Point mutation A18C or P102C was introduced into PAGE4 in the eXact pPAL8 vector and expressed with or without kinase expression vectors and purified as described above. These purified proteins were labeled at cysteines with maleimide-reactive Alexa Fluor 555 and Alexa Fluor 647; encapsulated in liposomes that were tethered to a quartz surface; and measured in a prism-type, total internal reflection smFRET microscope using an emCCD (electron-multiplying charge-coupled device) for detection. Additional details of these experiments and data analysis are identical to our previous descriptions (32). During measurements, PAGE4 was in a buffer solution containing 20 mM Tris (pH 7.8), 100 mM NaOAc, 5 mM MgCl₂, 2% (wt/vol) glucose, 0.1 mM cyclooctatetraene, and oxygen scavenger enzymes (glucose oxidase and catalase) to extend fluorophore lifetime. We confirmed that changing the buffer to 100 mM KPi, 10 mM NaN₃, and 0.5 mM DTT (pH 7.0) (as used for SAXS studies) did not substantially change the FRET efficiency of CLK2-PAGE4 (A18C:C63) (FRET = 0.35 vs. 0.36 for the two buffers).

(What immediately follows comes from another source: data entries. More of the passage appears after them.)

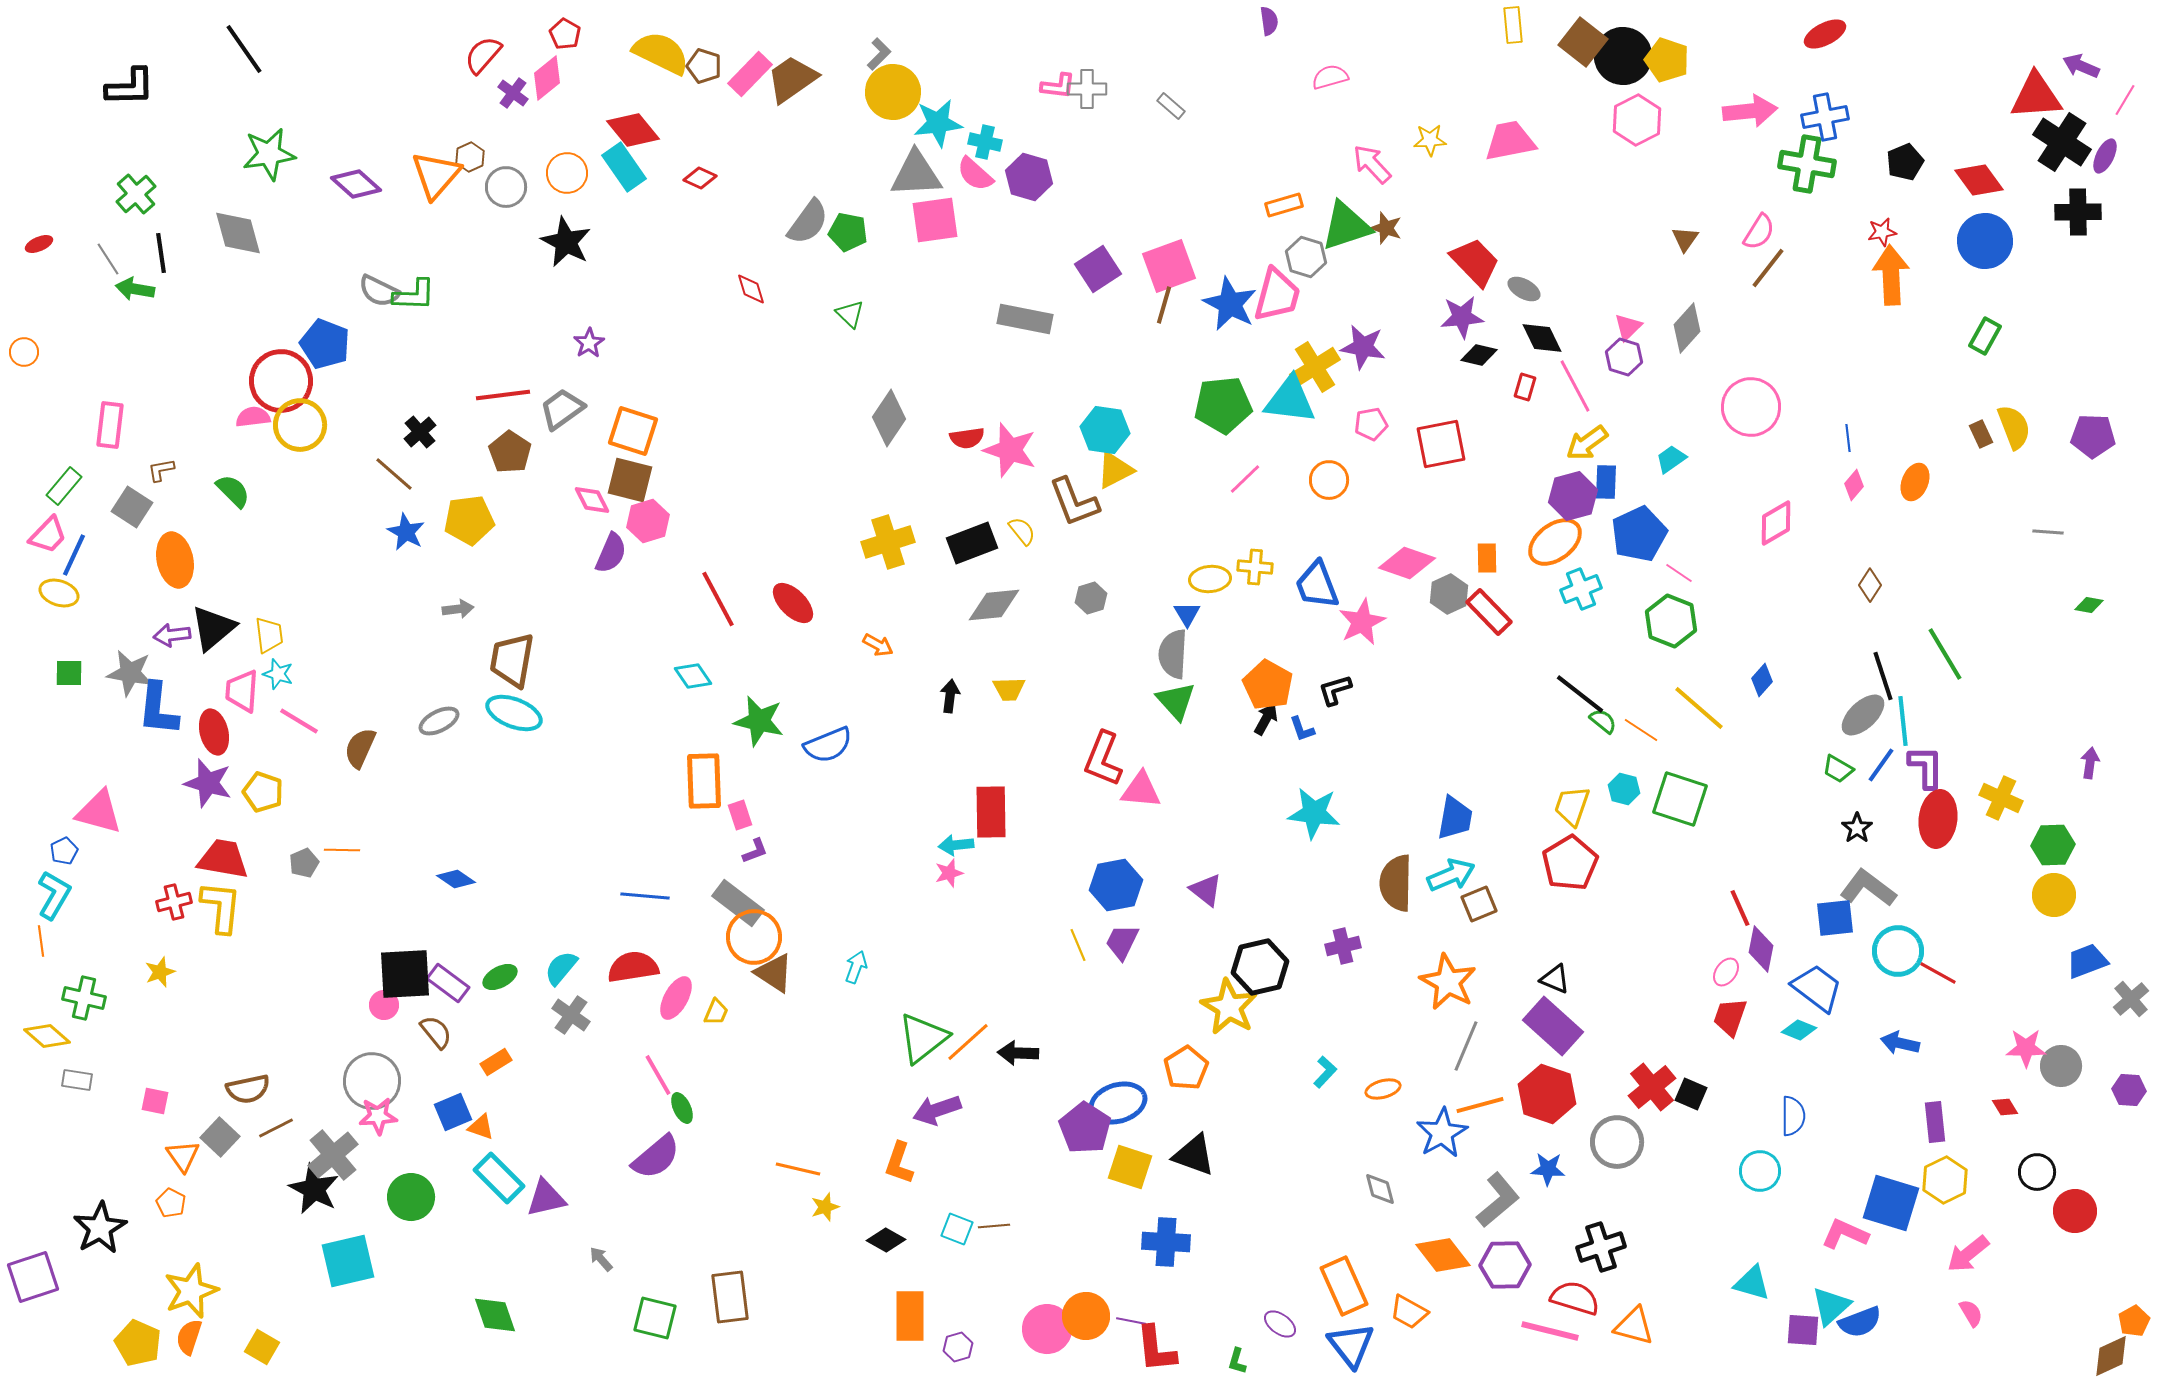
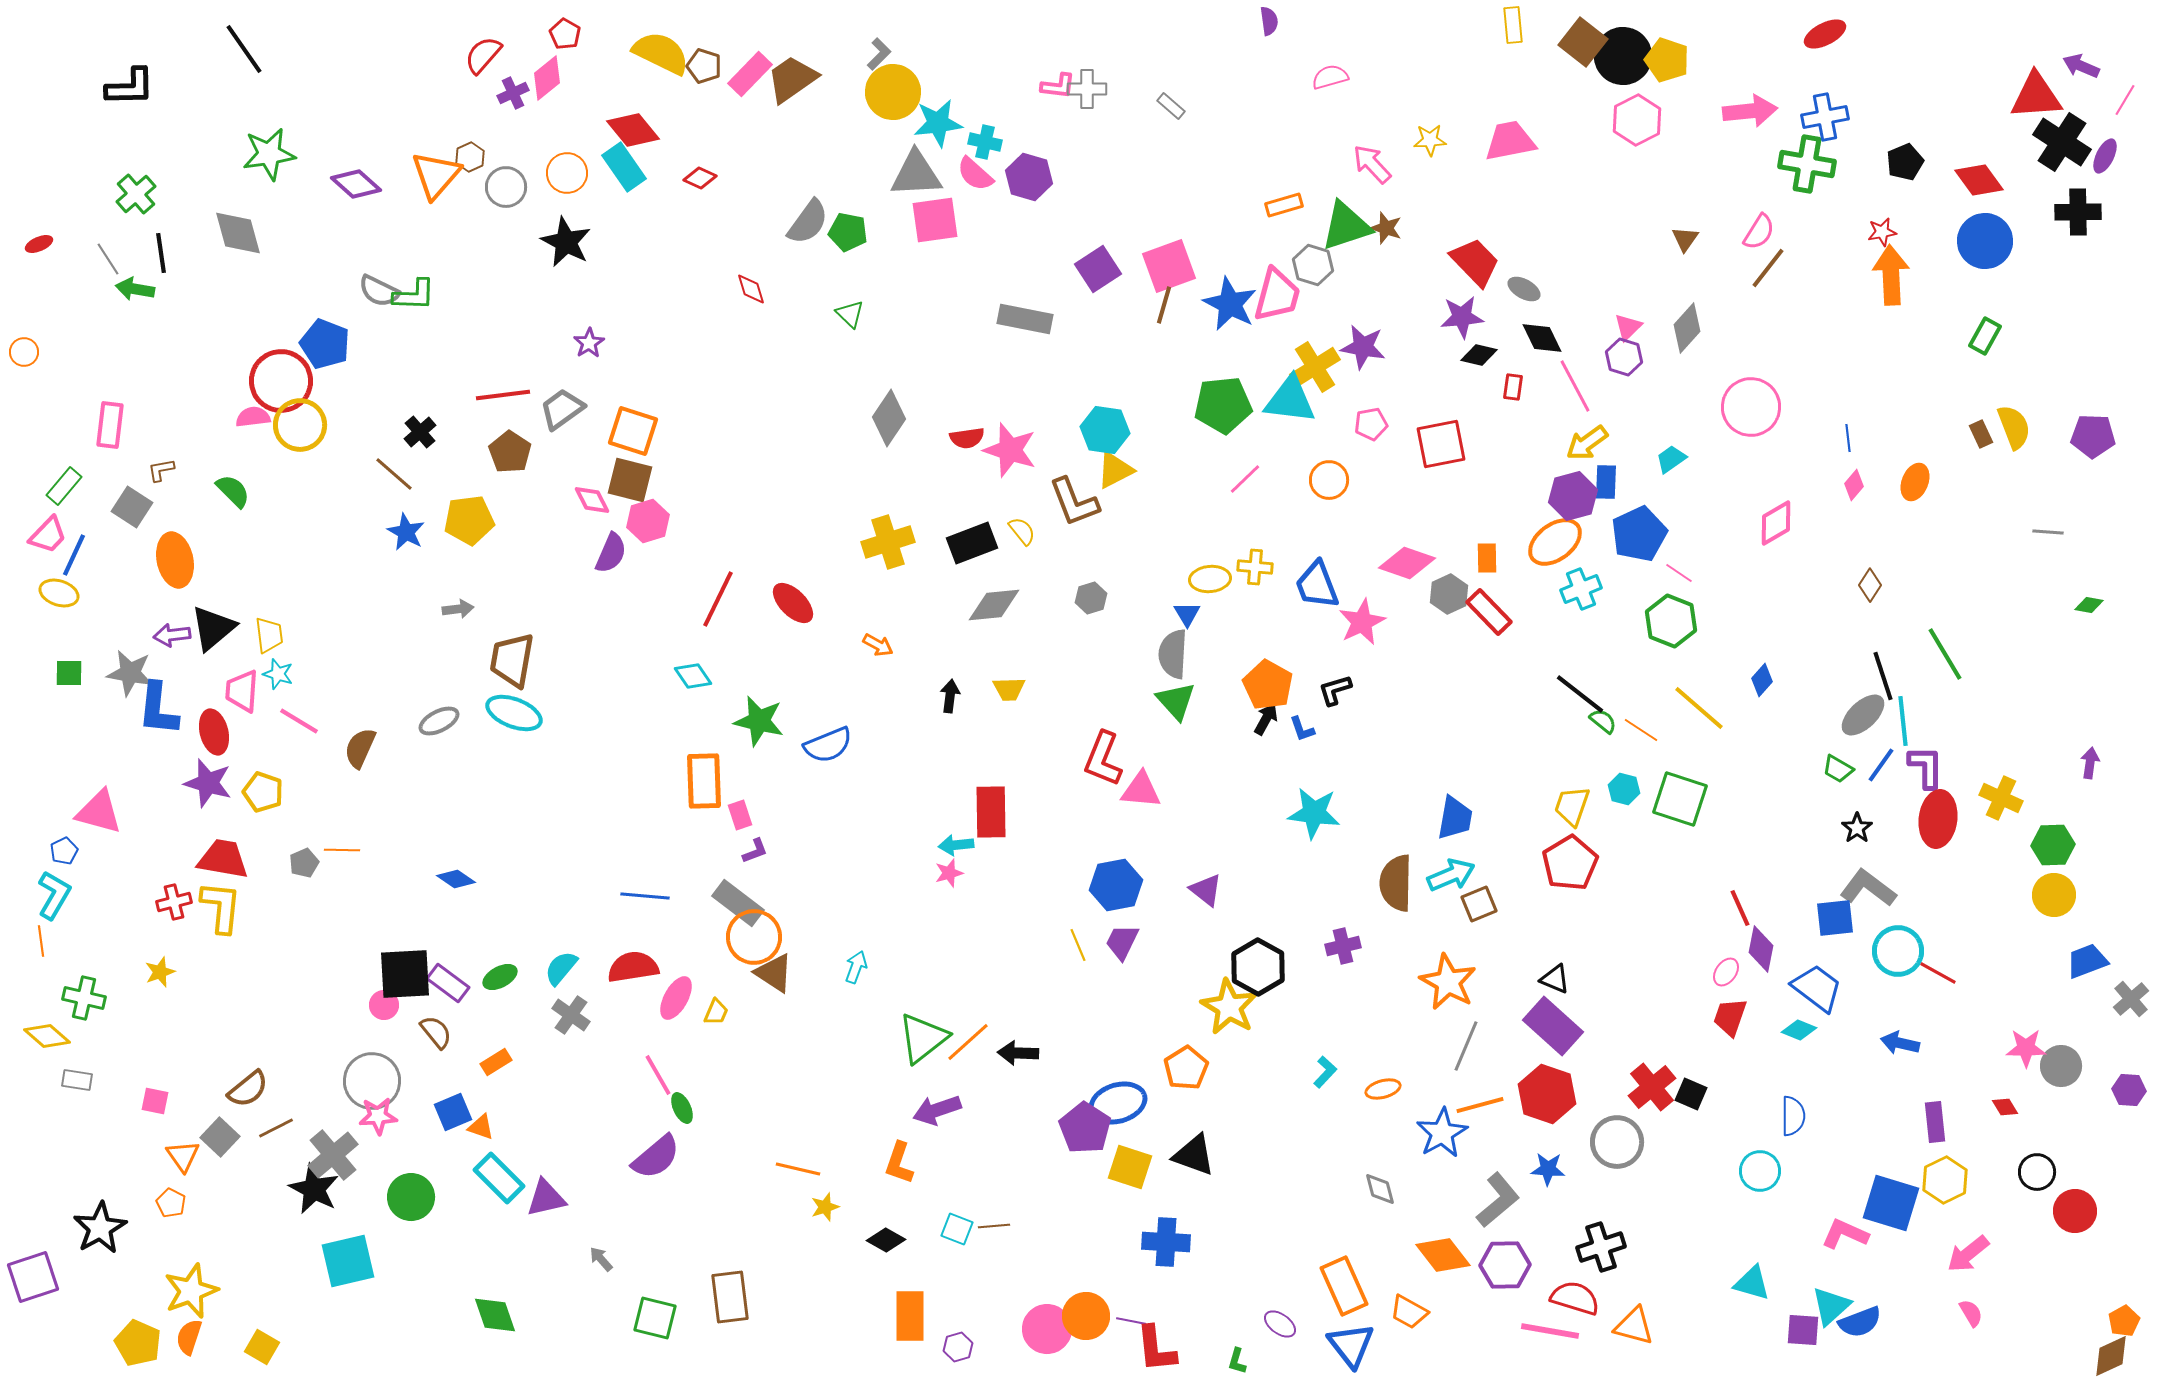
purple cross at (513, 93): rotated 28 degrees clockwise
gray hexagon at (1306, 257): moved 7 px right, 8 px down
red rectangle at (1525, 387): moved 12 px left; rotated 8 degrees counterclockwise
red line at (718, 599): rotated 54 degrees clockwise
black hexagon at (1260, 967): moved 2 px left; rotated 18 degrees counterclockwise
brown semicircle at (248, 1089): rotated 27 degrees counterclockwise
orange pentagon at (2134, 1321): moved 10 px left
pink line at (1550, 1331): rotated 4 degrees counterclockwise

Following the procedures described in our previous studies (32), we converted measured FRET efficiency to rms distance and then to R_gyr using a Förster radius of 5.24 nm and gamma = 1 (as verified for these samples). We assumed a Gaussian probability distribution for a random fluctuating chain to convert the FRET efficiencies to rms fluorophore separation distances: WT-PAGE4, 56 Å (A18:C63) and 50 Å (C63:P102); HIPK1-PAGE4, 59 Å (A18:C63) and 50 Å (C63:P102); and CLK2-PAGE4, 75 Å (A18:C63) and 55 Å (C63:P102). We modeled the domain from aa 1–18 with the same polymer scaling as the region spanning A18:C63 to get an rms distance from aa 1–63 and then assumed random polymer behavior without self-avoidance to combine these N-terminal and C-terminal distances as the sum of squares to give the full rms extension of the polymer. Converting to gyration radius using R_gyr = (1/√6) * (rms end-to-end distance), we finally find the FRET measurements correspond to full protein gyration radii as R_gyr = 34 Å (WT-PAGE4), R_gyr = 35 Å (HIPK1-PAGE4), and R_gyr = 43 Å (CLK2-PAGE4).